|
Post by Admin on Jun 14, 2017 18:18:28 GMT
An American college student imprisoned by North Korea and in a coma for more than a year returned to his home state of Ohio Tuesday night. Otto Warmbier, 22, a University of Virginia student, was serving a 15-year sentence for alleged anti-state acts. North Korean officials reportedly suggested that Warmbier came down with a case of botulism and fell into a coma after being given a sleeping pill, multiple media outlets reported. Botulism is a potent neurotoxin produced by the bacterium, Clostridium botulinum. It causes the nerves not to function properly and basically, leads to paralysis in some muscles, according to Orlando Health physician Jamin Brahmbhatt. It's typically associated with foods that were not properly processed or stored. "Botulism ... can lead to relaxation of all the muscles in your body and the muscles that are around your lungs, which can cause trouble breathing, and that’s when you get into major trouble," he said. He notes Botox, which is used to treat everything from wrinkles to migraines, is a diluted form of the same toxin that causes botulism.
|
|
|
Post by Admin on Jun 16, 2017 18:12:32 GMT
Doctors caring for released North Korea detainee Otto Warmbier said he has not spoken or moved on his own since he arrived in the United States on Tuesday, a condition they described as "unresponsive wakefulness" or persistent vegetative state. The 22-year-old has suffered extensive loss of brain tissue in all regions of the brain, doctors at the University of Cincinnati Medical Center said in a news conference Thursday. The doctors said they had no information about the care he received in North Korea. Though they could not say with certainty what caused his injuries, they found no evidence to support the botulism claim. But an analysis of images from North Korea of Warmbier's brain dated April 2016 suggests the injury occurred in the preceding weeks. "We have no certifiable knowledge of the cause or circumstances of his neurological injuries," Kanter said. "This pattern of brain injury is usually seen as result of cardiopulmonary arrest where blood supply to (the) brain is inadequate for a period of time, resulting in the death of brain tissue."
|
|
|
Post by Admin on Jun 26, 2017 18:29:03 GMT
North Korea has accused the US of conducting a smear campaign against the regime over Otto Warmbier, the American student who was sent home in a coma after 17 months in prison. The 22-year-old, who died on 19 June – just over a week after being flown home to Ohio – had spent a year suffering from a severe brain injury that North Korean doctors claimed had been caused by a heart attack and taking a pill for botulism. In North Korea’s first public comment on Warmbier’s death, a spokesman for the foreign ministry said claims that Warmbier was beaten and tortured in captivity were “groundless”. “The fact that Warmbier died suddenly less than a week after his return to the US in his normal state of health … is a mystery to us as well,” the spokesman said, according to the KCNA state news agency.
|
|
|
Post by Admin on Jul 22, 2017 18:37:27 GMT
U.S. citizens have long been able to visit North Korea as tourists, but that will soon change. On Friday, the Trump administration announced that it was planning to bar U.S. tourists from traveling to North Korea next month. The move coincides with increasing tension between the Trump administration and Pyongyang about North Korea's nuclear weapons program. It also comes after Otto Warmbier, an American student, was detained while on a trip to North Korea and sentenced to 15 years of hard labor. The decision to ban travel by U.S. citizens to a foreign country marks an unusual policy shift for the State Department, harking back to restrictions on travel not widely used since the Cold War era.
|
|
|
Post by Admin on Nov 20, 2017 18:34:03 GMT
President Trump on Monday announced that his administration has re-designated North Korea as a state sponsor of terror, a move aimed at increasing pressure on Pyongyang nearly a decade after the George W. Bush administration removed the rogue nation from the list.
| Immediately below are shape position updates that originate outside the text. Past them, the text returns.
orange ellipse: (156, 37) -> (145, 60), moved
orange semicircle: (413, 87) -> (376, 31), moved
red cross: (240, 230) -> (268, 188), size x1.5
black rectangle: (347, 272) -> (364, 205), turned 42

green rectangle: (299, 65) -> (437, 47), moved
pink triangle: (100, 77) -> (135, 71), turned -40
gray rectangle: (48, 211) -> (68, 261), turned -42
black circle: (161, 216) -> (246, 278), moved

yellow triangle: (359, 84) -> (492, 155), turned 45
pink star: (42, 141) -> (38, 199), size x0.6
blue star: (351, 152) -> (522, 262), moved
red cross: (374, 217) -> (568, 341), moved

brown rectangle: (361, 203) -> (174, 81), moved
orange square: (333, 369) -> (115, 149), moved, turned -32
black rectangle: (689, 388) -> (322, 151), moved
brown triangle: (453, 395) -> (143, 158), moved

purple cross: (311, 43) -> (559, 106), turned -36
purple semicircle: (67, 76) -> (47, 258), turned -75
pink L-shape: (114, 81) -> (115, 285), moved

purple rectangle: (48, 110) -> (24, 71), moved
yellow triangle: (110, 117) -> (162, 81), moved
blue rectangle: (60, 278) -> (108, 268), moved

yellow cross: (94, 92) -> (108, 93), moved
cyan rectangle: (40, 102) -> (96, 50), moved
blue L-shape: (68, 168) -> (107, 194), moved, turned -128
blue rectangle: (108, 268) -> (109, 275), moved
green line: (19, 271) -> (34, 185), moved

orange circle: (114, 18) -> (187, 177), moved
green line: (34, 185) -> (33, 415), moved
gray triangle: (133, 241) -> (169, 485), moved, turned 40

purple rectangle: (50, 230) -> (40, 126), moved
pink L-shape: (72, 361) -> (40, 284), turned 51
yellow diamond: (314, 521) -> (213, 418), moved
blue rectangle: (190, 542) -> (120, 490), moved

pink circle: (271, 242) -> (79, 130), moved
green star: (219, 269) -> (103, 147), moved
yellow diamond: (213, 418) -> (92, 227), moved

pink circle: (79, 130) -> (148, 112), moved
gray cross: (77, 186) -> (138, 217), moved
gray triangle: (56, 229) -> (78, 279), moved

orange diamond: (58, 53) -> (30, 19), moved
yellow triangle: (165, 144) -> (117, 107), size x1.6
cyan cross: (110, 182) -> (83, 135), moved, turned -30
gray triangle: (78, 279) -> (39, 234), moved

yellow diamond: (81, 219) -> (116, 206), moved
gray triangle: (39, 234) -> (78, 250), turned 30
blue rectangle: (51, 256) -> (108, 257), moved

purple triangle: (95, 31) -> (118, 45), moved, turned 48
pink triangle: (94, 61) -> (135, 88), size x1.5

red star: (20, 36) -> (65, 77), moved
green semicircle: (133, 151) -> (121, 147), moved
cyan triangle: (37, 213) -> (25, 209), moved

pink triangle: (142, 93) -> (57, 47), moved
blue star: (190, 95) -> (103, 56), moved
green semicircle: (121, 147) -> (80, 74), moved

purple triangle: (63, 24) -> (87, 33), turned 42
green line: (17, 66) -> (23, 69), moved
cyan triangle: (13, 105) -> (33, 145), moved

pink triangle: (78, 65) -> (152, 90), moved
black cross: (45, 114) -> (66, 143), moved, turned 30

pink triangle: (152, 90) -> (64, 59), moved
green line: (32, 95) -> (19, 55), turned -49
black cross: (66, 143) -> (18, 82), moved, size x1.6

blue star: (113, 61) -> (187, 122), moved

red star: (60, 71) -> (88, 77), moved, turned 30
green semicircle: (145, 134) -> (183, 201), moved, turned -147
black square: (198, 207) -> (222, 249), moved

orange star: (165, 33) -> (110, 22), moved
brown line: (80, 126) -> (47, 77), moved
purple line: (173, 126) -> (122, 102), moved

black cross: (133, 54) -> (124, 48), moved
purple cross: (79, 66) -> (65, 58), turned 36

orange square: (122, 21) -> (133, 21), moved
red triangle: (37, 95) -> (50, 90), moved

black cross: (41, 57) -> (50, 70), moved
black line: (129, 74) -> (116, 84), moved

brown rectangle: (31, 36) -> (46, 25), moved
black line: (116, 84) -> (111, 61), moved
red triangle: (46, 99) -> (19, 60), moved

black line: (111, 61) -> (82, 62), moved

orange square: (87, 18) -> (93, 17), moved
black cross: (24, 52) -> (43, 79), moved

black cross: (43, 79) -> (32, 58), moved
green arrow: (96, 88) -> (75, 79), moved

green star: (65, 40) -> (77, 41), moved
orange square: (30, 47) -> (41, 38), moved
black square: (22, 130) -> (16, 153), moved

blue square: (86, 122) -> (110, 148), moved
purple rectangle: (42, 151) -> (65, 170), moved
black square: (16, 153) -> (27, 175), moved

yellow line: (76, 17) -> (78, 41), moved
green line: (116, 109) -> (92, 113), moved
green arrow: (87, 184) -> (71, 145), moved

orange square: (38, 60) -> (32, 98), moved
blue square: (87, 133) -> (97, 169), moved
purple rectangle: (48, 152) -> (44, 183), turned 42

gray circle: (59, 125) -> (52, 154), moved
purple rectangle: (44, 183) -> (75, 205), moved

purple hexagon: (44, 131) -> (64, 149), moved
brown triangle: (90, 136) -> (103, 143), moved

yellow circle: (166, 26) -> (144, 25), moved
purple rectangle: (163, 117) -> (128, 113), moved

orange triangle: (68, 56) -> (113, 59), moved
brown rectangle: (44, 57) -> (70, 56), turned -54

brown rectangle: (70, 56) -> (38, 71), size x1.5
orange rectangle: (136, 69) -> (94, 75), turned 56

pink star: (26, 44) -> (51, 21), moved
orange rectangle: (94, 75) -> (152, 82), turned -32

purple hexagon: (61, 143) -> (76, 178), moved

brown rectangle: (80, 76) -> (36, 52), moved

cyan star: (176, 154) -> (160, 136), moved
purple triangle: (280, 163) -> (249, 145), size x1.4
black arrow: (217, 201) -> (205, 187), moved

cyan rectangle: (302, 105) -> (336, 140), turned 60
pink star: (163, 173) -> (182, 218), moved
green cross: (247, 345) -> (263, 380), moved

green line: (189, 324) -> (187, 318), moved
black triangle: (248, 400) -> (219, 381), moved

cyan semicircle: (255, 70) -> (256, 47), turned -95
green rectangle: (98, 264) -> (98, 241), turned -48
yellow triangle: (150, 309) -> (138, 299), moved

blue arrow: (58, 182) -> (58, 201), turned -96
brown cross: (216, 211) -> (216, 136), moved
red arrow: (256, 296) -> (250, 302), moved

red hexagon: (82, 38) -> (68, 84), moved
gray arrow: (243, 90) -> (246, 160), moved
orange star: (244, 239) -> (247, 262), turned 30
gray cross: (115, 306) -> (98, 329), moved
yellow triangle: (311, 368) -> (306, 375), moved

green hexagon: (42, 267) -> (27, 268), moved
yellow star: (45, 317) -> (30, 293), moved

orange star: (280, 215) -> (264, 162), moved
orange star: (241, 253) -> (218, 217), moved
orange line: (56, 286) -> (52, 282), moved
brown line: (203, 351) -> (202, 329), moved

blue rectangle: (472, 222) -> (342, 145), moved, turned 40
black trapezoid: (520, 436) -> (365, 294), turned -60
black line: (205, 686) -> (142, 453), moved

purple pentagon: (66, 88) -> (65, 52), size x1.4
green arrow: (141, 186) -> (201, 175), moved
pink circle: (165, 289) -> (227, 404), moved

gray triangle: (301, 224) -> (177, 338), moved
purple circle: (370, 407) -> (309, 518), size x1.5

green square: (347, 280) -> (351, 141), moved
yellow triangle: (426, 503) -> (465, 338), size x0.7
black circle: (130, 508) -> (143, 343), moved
Trump made his decision public during a brief photo op at a Cabinet meeting, calling it "a very critical step" that "should've happened a long time ago." The president cited assassinations by dictator Kim Jong Un's regime carried out on foreign soil, as well as the treatment of American college student Otto Warmbier, who died in June days after he was released in a coma by the North after spending 17 months in captivity.